Problem> Take the entries that follow and return exactly the lines from the one holding "Bateria Salmo 150, pelo cantor" through the one holding "художественных студий и", both included. Nothing else is needed.
=== Section Start ===
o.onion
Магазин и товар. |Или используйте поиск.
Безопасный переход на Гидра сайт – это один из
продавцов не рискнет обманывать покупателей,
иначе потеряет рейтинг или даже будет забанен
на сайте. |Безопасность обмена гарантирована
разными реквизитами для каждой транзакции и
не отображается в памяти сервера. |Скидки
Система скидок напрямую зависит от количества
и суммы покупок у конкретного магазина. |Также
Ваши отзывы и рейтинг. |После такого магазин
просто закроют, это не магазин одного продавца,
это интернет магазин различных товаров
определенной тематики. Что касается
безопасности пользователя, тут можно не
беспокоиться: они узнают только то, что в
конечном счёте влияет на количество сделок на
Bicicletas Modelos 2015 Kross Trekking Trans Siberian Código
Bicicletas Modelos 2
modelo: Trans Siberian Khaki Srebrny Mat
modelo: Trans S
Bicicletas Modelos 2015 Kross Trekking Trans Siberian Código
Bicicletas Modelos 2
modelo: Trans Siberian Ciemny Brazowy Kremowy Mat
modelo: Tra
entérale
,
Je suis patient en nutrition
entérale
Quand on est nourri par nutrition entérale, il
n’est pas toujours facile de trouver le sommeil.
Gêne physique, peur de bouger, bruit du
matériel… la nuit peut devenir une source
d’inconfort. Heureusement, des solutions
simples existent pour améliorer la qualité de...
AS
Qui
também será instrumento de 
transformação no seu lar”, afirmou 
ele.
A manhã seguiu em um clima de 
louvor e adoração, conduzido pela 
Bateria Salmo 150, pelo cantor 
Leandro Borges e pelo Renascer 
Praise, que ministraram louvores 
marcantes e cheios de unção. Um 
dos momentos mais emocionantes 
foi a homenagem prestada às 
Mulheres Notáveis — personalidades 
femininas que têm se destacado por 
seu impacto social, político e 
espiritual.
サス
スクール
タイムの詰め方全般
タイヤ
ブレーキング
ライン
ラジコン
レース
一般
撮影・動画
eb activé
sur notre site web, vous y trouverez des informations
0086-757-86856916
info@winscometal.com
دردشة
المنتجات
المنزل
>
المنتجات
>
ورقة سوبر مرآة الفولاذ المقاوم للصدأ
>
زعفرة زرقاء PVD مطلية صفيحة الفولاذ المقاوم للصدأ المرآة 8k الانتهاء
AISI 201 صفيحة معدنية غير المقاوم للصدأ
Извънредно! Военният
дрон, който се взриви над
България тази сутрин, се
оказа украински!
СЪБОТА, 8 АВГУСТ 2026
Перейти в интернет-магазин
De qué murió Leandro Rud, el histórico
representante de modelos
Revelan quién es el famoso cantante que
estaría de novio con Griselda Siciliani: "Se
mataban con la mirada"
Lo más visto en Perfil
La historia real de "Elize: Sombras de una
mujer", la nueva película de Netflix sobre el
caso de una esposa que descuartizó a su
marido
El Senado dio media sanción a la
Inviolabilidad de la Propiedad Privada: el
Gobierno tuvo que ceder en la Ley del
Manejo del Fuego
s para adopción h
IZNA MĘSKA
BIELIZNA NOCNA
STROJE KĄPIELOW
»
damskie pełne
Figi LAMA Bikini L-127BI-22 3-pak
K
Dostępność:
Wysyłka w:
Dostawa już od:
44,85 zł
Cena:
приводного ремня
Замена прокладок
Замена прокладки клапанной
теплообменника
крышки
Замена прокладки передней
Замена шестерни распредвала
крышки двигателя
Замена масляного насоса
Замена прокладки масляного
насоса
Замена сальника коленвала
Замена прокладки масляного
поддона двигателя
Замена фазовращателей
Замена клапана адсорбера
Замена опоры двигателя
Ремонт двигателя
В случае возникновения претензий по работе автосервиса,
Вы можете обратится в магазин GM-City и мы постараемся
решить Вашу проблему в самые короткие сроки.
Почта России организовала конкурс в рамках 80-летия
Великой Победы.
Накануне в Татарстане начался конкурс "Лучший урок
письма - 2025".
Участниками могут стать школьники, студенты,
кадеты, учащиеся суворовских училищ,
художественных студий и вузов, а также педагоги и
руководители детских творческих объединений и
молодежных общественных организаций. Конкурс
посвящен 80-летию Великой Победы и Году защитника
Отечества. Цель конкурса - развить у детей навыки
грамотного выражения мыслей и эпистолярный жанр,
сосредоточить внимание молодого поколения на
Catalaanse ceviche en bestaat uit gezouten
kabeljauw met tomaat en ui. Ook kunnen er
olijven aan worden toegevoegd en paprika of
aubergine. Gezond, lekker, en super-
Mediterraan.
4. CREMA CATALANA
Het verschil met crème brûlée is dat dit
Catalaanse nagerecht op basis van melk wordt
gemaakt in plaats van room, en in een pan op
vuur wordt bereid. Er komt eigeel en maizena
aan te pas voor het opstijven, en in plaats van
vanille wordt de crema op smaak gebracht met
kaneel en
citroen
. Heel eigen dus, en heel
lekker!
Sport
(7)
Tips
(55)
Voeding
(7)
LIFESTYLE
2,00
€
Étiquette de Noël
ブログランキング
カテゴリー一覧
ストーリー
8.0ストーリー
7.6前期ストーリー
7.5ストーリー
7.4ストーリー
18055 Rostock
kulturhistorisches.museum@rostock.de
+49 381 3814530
=== Section End ===
Reply>
Bateria Salmo 150, pelo cantor 
Leandro Borges e pelo Renascer 
Praise, que ministraram louvores 
marcantes e cheios de unção. Um 
dos momentos mais emocionantes 
foi a homenagem prestada às 
Mulheres Notáveis — personalidades 
femininas que têm se destacado por 
seu impacto social, político e 
espiritual.
サス
スクール
タイムの詰め方全般
タイヤ
ブレーキング
ライン
ラジコン
レース
一般
撮影・動画
eb activé
sur notre site web, vous y trouverez des informations
0086-757-86856916
info@winscometal.com
دردشة
المنتجات
المنزل
>
المنتجات
>
ورقة سوبر مرآة الفولاذ المقاوم للصدأ
>
زعفرة زرقاء PVD مطلية صفيحة الفولاذ المقاوم للصدأ المرآة 8k الانتهاء
AISI 201 صفيحة معدنية غير المقاوم للصدأ
Извънредно! Военният
дрон, който се взриви над
България тази сутрин, се
оказа украински!
СЪБОТА, 8 АВГУСТ 2026
Перейти в интернет-магазин
De qué murió Leandro Rud, el histórico
representante de modelos
Revelan quién es el famoso cantante que
estaría de novio con Griselda Siciliani: "Se
mataban con la mirada"
Lo más visto en Perfil
La historia real de "Elize: Sombras de una
mujer", la nueva película de Netflix sobre el
caso de una esposa que descuartizó a su
marido
El Senado dio media sanción a la
Inviolabilidad de la Propiedad Privada: el
Gobierno tuvo que ceder en la Ley del
Manejo del Fuego
s para adopción h
IZNA MĘSKA
BIELIZNA NOCNA
STROJE KĄPIELOW
»
damskie pełne
Figi LAMA Bikini L-127BI-22 3-pak
K
Dostępność:
Wysyłka w:
Dostawa już od:
44,85 zł
Cena:
приводного ремня
Замена прокладок
Замена прокладки клапанной
теплообменника
крышки
Замена прокладки передней
Замена шестерни распредвала
крышки двигателя
Замена масляного насоса
Замена прокладки масляного
насоса
Замена сальника коленвала
Замена прокладки масляного
поддона двигателя
Замена фазовращателей
Замена клапана адсорбера
Замена опоры двигателя
Ремонт двигателя
В случае возникновения претензий по работе автосервиса,
Вы можете обратится в магазин GM-City и мы постараемся
решить Вашу проблему в самые короткие сроки.
Почта России организовала конкурс в рамках 80-летия
Великой Победы.
Накануне в Татарстане начался конкурс "Лучший урок
письма - 2025".
Участниками могут стать школьники, студенты,
кадеты, учащиеся суворовских училищ,
художественных студий и вузов, а также педагоги и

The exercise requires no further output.